__Task statement__. Copy each line of the data below with the word "textílie".

===== Material for the task

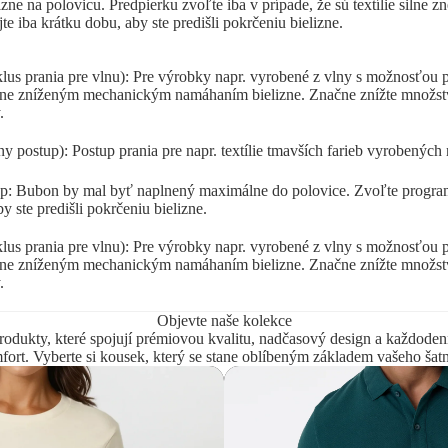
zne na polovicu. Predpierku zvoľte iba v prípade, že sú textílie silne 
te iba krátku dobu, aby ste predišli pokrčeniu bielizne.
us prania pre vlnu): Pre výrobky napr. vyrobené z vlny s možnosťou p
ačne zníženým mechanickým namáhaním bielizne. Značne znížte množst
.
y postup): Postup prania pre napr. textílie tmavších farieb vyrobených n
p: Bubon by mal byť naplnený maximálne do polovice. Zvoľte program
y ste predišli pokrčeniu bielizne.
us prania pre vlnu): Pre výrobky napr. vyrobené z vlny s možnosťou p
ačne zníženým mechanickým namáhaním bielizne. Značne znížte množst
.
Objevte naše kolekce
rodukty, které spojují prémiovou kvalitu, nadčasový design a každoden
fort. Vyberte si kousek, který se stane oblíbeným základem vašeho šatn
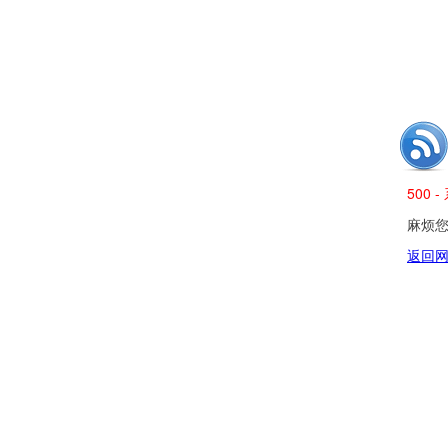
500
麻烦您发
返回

==========

__Reply to the exercise__.
zne na polovicu. Predpierku zvoľte iba v prípade, že sú textílie silne 
y postup): Postup prania pre napr. textílie tmavších farieb vyrobených n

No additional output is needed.